DATA SUPPLIED:
————
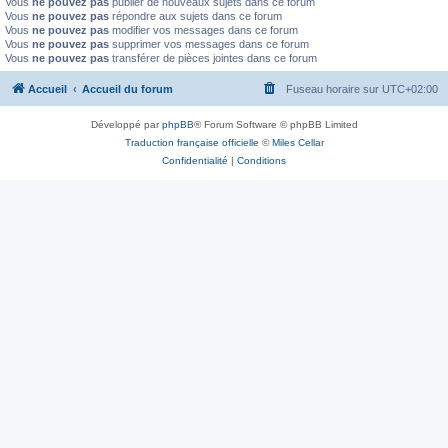
Vous
ne pouvez pas
publier de nouveaux sujets dans ce forum
Vous
ne pouvez pas
répondre aux sujets dans ce forum
Vous
ne pouvez pas
modifier vos messages dans ce forum
Vous
ne pouvez pas
supprimer vos messages dans ce forum
Vous
ne pouvez pas
transférer de pièces jointes dans ce forum
Accueil
Accueil du forum
Fuseau horaire sur
UTC+02:00
Développé par
phpBB
® Forum Software © phpBB Limited
Traduction française officielle
©
Miles Cellar
Confidentialité
|
Conditions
————
EXERCISE DIRECTIONS: Lines in the material above that include the string "messages" should be listed.

RESPONSE:
modifier vos messages dans ce forum
supprimer vos messages dans ce forum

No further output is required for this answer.